Citation : 2011 Latest Caselaw 382 Del
Judgement Date : 21 January, 2011

Delhi High Court
M/S Ushak Kaal Advertising (P) ... vs Shri K.L. Shroff And Another on 21 January, 2011
Author: Valmiki J. Mehta
*             IN THE HIGH COURT OF DELHI AT NEW DELHI

+                         RFA No.151/2000

%                                                    21st January, 2011

M/S USHAK KAAL ADVERTISING (P) LTD.               ...... Appellant
                         Through:           Mr. Sunil Bagai, Advocate.


                          VERSUS


SHRI K.L. SHROFF AND ANOTHER                       ...... Respondent
                          Through:          Mr. J.S.Bakshi, Advocate.

CORAM:
HON'BLE MR. JUSTICE VALMIKI J.MEHTA

    1.   Whether the Reporters of local papers may be
         allowed to see the judgment?
    2.   To be referred to the Reporter or not?
    3.   Whether the judgment should be reported in the Digest?

VALMIKI J. MEHTA, J (ORAL)


1.            The challenge by means of this First Appeal under Section 96 of

the Code of Civil Procedure, 1908 is to the impugned judgment and decree

dated 19.1.2000 whereby the suit of respondent/plaintiff for recovery has

been decreed along with interest on account of non-payment by the

appellant of the bills of the respondent/plaintiff pertaining to printing jobs

which were done by the respondent/plaintiff for the appellant/defendant.

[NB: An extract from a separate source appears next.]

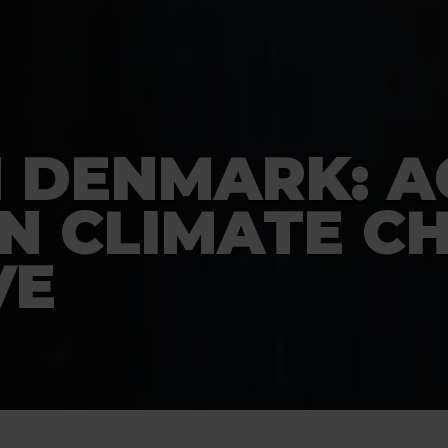
N DENMARK: A
UN CLIMATE C
VE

2.            Before this Court, learned counsel for the appellant argued that

the appellant was not responsible for any delay in payment and the delay

RFA No.151/2000                                                         Page 1 of 3
 caused in making the payment was on account of the respondent/plaintiff not

returning the positives.   He has argued that since the respondent/plaintiff

was thus guilty of breach of contract he was not entitled to any interest.

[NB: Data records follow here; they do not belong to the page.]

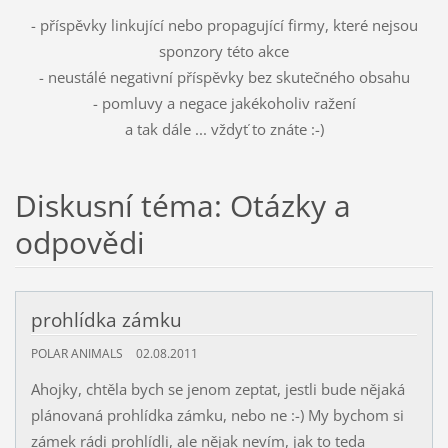
- příspěvky linkující nebo propagující firmy, které nejsou
sponzory této akce
- neustálé negativní příspěvky bez skutečného obsahu
- pomluvy a negace jakékoholiv ražení
a tak dále ... vždyť to znáte :-)
Diskusní téma: Otázky a
odpovědi
prohlídka zámku
POLAR ANIMALS
02.08.2011
Ahojky, chtěla bych se jenom zeptat, jestli bude nějaká
plánovaná prohlídka zámku, nebo ne :-) My bychom si
zámek rádi prohlídli, ale nějak nevím, jak to teda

3.          This aspect of the matter has been dealt with by the Trial court in

the following words:

            "It is argued by the Ld.Counsel for the defendant that the
            plaintiff did not return the positives worth Rs.7,000/- to the
            defendant as per oral agreement between the parties and
            relied upon a judgment of the Hon'ble Supreme Court in
            Tax Sem Singh vs. Sukhmender Singh (1998) 3 SCC 471
            that there can be equally binding contract between the
            parties on the basis of oral agreement unless the law
            requires the agreement to be in writing. However, the
            defendant has not pleaded in the written statement that
            there has been an oral agreement between the parties to
            return the positives to the defendant on completion of the
            job done. In its written statement, the defendant has only
            pleaded that they have given a payments schedule in their
            fax letter dated 19.3.97 and the defendant has not given
            date of handing over the positives to them. Rather DW-1
            admitted in cross-examination that he had neither verbally
            nor in writing demanded the positives. Even in the letter
            dated 4.12.96 Ex.PW1/115, fax message dated 20.9.97
            Ex.PW1/114 and last letter dated 1.6.98 Ex.PW1/19, the
            defendant did not demand the positives or cost thereof
            from the plaintiff. The value of the positives has not been
            pleaded by the defendant in the written statement but DW-
            1 deposed the same as Rs.7,000/-. But this deposition of
            DW-1is beyond pleadings and cannot be looked into. The
            defendant has neither claimed set off of the value of the
            positives nor filed counter claim against the plaintiff. So,
            when there is neither pleading on behalf of the defendant
            about the alleged oral agreement for return of positives nor
            claim by way of set off or counter claim, the admitted
            amount of Rs.69,530/- cannot be reduced by R s.7,000/-.
            The Ld. Counsel for the defendant relied upon a judgment
            of hon'ble Himachal Pradesh High Court Himachal Fruit
            Grower Co-operative Market and Processing Society Ltd. vs.
            Upper India Food Preservers and Processors AIIIIR 1984
RFA No.151/2000                                                     Page 2 of 3
             H.P.18 and pleaded that when there is breach on the part
            of the plaintiff and not on the part of the defendant, the
            plaintiff is not entitled to any damages or interest. But the
            defendant has failed to prove any oral agreement between
            the parties regarding return of positives by the plaintiff to
            the defendant and hence, it cannot be said that the plaintiff
            was at fault."

4.          I do not find any error whatsoever in the findings and conclusions

of the Trial Court. The Trial Court has correctly observed that neither in the

written statement there was any mention of any agreement to return the

positives and nor was the value of such positives mentioned. The Trial Court

has also referred to the last letter dated 1.6.98 being Ex.PW1/19 in which the

appellant/defendant did not demand the positives of the cost thereof from

the respondents/plaintiffs.

5.          In view of the above, I do not find any error in the impugned

judgment and decree. The appeal is therefore dismissed, leaving the parties

to bear their own costs.




JANUARY 21, 2011                                VALMIKI J. MEHTA, J.